In Brief: Cristoforo Edition
Here is your regular Sunday selection of links to good things in Blogville and Beyond.
- Naturally, French news outfits took note of the appointment of Philippe Auguin as music director of Washington National Opera. Agence France-Presse's headline got the story quite wrong, however, proclaiming that Auguin was succeeding departing general director Plácido Domingo. [Libération]
- Hearty congratulations to Mark Woods, who has reached his 10th anniversary of blogging. His Web site, an always thought-provoking collection of reading excerpts, images, and links, was a real inspiration behind the foundation of Ionarts. [wood s lot]

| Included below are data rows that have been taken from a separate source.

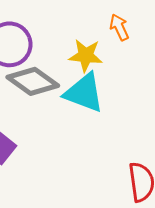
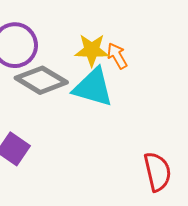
orange arrow: (119, 27) -> (117, 56), moved

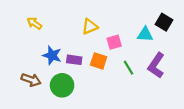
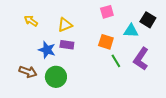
yellow triangle: (90, 27) -> (65, 25), moved
pink square: (114, 42) -> (107, 12), moved
purple rectangle: (74, 60) -> (67, 45), moved
orange square: (99, 61) -> (106, 42), moved

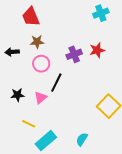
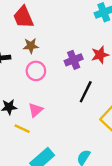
black line: (56, 83) -> (86, 92), moved
yellow line: (29, 124) -> (22, 129), moved

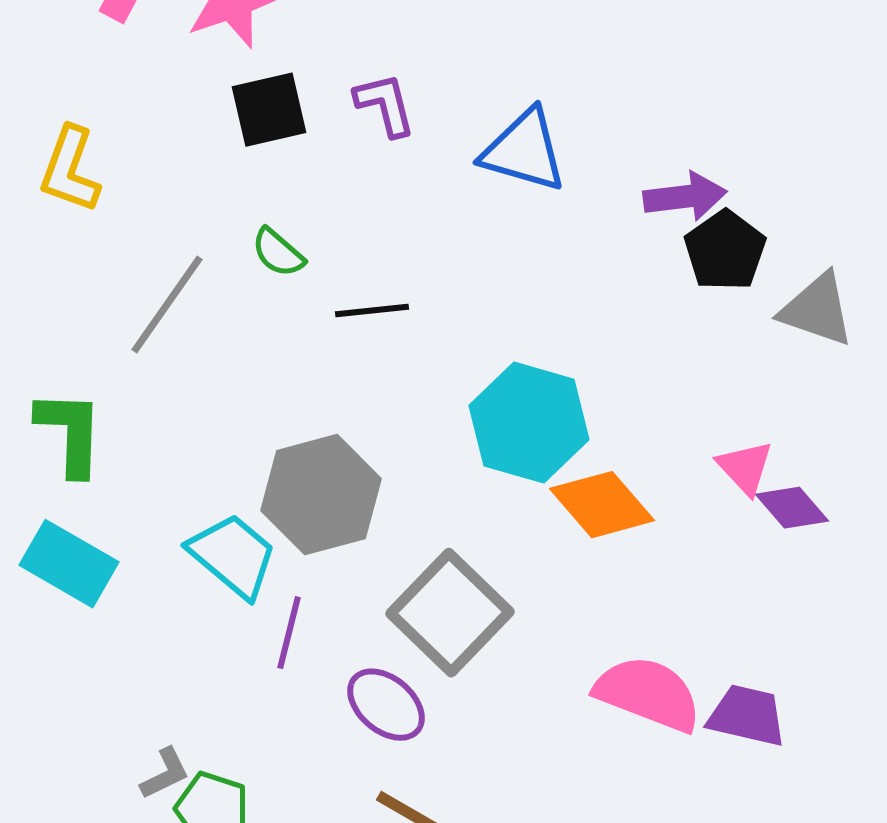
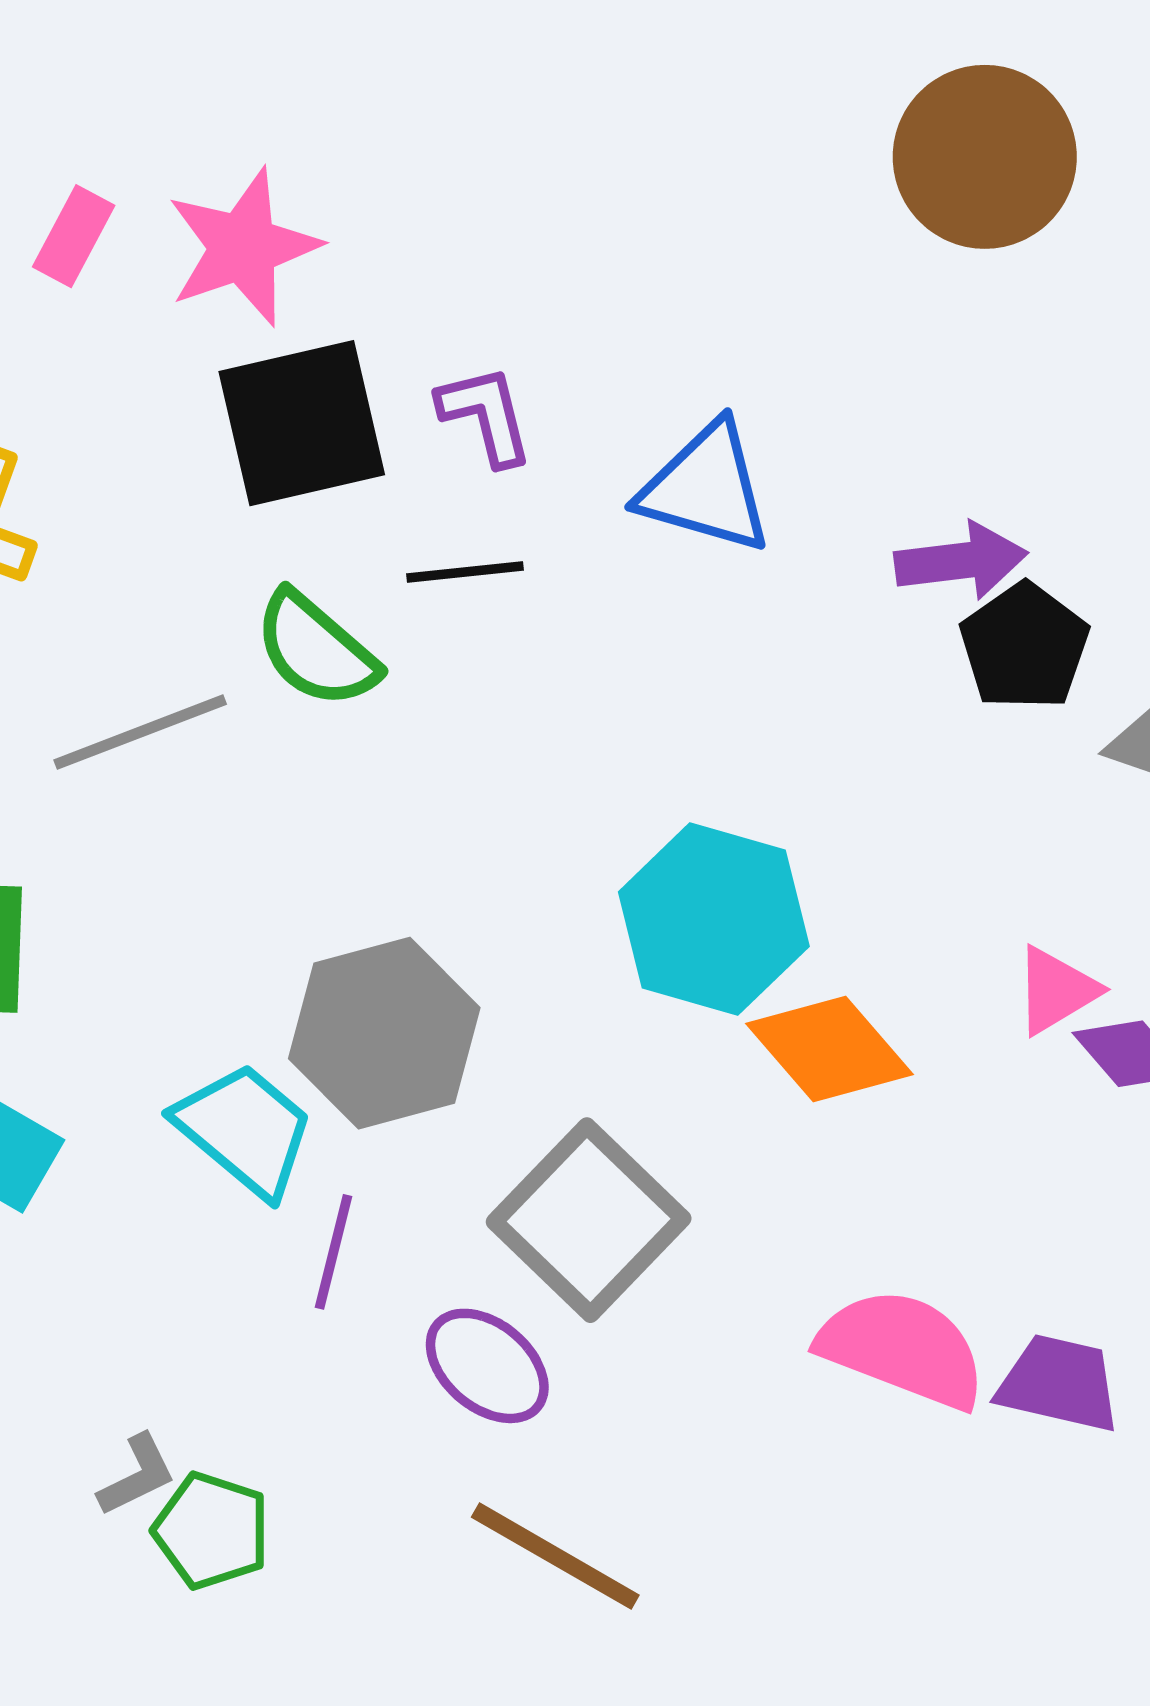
black square: (269, 110) -> (302, 423), size x1.4
green semicircle: (278, 253) -> (316, 650), size x1.5
gray line: (167, 305) -> (140, 732), turned 34
black line: (372, 311) -> (465, 572), moved
pink triangle: (745, 468) -> (1056, 990), turned 42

- Philippe Dagen has a review of France 1500, a mega-exhibit of mostly sacred art from France during the reigns of Charles VIII and Louis XII, at the Grand Palais in Paris. [Le Monde]
- With hat tip to Maud Newton, Last Letter, a lost poem Ted Hughes wrote about the suicide of Sylvia Plath, has been found and will be published in The New Statesman. [Jacket Copy]
- Philip Kennicott has the most sensible approach to the question of the proposed Islamic Center near Ground Zero, because of which so much controversy has been stirred up. Of course, it will be built but what will it look like and will it harmonize with its surroundings? [Washington Post]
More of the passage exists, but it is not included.